What the exercise asks =>
Output only the stretch of the listing that starts at the line containing "Groepsrondreis Alaska - Kampeer/hotel reis" and ends at the line containing "alimentate cu gaz", reproduced exactly with both ends.
*** Block opens ***
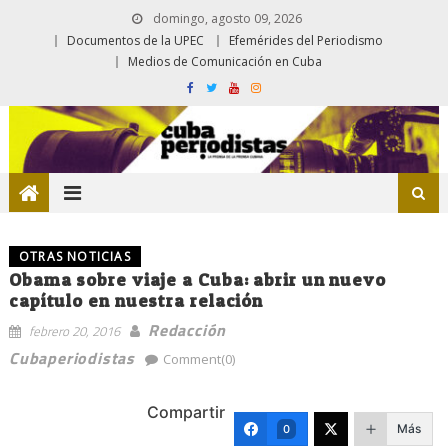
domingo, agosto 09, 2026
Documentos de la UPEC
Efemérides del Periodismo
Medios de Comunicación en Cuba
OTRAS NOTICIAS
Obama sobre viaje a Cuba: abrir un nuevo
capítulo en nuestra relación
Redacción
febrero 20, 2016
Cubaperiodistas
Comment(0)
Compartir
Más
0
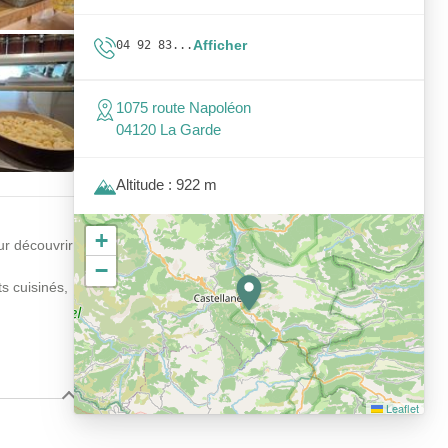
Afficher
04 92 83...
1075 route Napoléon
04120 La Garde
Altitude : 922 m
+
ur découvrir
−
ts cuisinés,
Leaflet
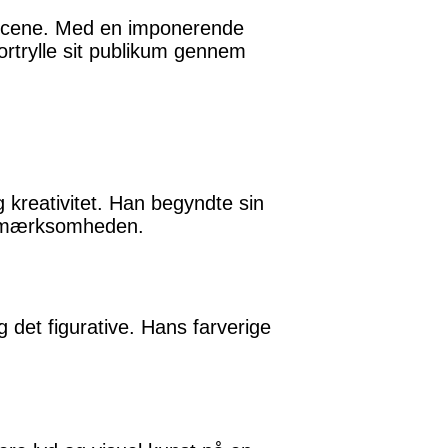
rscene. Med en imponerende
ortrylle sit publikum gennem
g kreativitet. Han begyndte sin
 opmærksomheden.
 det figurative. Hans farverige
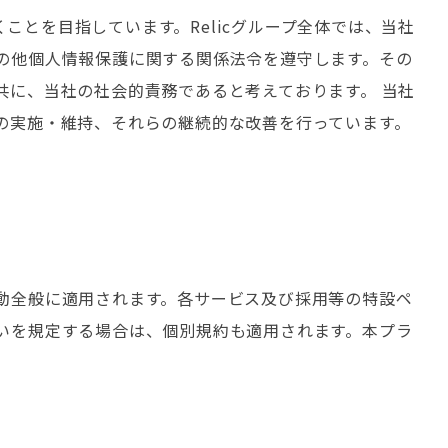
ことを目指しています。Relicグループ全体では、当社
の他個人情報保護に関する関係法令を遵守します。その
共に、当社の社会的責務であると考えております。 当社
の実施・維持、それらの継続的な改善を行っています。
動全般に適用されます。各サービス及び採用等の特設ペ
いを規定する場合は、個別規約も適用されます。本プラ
*** Block closes ***
*** Block opens ***
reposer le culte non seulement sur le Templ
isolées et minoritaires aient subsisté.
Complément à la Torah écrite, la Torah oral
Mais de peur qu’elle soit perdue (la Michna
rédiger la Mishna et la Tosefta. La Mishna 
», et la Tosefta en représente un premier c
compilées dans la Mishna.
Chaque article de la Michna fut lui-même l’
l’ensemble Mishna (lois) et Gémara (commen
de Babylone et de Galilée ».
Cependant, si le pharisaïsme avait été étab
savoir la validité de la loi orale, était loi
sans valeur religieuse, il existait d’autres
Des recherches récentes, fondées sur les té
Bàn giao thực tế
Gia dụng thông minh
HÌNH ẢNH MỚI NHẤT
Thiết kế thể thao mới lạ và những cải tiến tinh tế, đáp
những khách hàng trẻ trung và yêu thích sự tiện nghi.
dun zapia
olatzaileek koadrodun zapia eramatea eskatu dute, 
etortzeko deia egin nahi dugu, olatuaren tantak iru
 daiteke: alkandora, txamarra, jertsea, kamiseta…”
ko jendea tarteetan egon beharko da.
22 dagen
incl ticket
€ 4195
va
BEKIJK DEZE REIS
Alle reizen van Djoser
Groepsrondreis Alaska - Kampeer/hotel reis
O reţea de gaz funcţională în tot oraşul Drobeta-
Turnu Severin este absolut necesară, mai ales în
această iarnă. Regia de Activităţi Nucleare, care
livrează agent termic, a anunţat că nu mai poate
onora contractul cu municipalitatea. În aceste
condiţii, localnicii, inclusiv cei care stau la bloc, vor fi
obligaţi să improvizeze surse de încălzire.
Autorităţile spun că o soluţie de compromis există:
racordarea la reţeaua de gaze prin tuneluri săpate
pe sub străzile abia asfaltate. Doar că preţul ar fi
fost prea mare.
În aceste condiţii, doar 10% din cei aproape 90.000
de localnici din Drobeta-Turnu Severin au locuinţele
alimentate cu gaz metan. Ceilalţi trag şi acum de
*** Block closes ***
The completed task =>
Groepsrondreis Alaska - Kampeer/hotel reis
O reţea de gaz funcţională în tot oraşul Drobeta-
Turnu Severin este absolut necesară, mai ales în
această iarnă. Regia de Activităţi Nucleare, care
livrează agent termic, a anunţat că nu mai poate
onora contractul cu municipalitatea. În aceste
condiţii, localnicii, inclusiv cei care stau la bloc, vor fi
obligaţi să improvizeze surse de încălzire.
Autorităţile spun că o soluţie de compromis există:
racordarea la reţeaua de gaze prin tuneluri săpate
pe sub străzile abia asfaltate. Doar că preţul ar fi
fost prea mare.
În aceste condiţii, doar 10% din cei aproape 90.000
de localnici din Drobeta-Turnu Severin au locuinţele
alimentate cu gaz metan. Ceilalţi trag şi acum de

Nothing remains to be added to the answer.